### [What the task asks]
What are the lines, written out exactly, from the one containing "aux Offices" to the end of the entries below? Include both ends and nothing more.

(Source records)
= = = = = = =

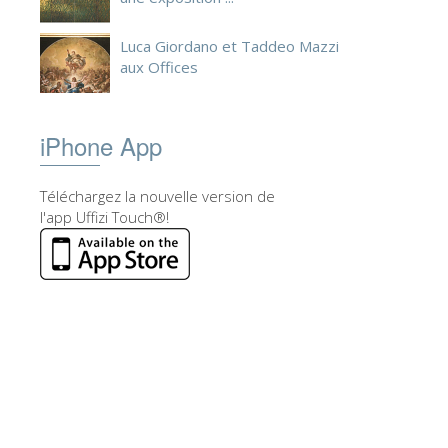
Luca Giordano et Taddeo Mazzi
aux Offices
iPhone App
Téléchargez la nouvelle version de
l'app Uffizi Touch®!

= = = = = = =

### [Response to this task]
aux Offices
iPhone App
Téléchargez la nouvelle version de
l'app Uffizi Touch®!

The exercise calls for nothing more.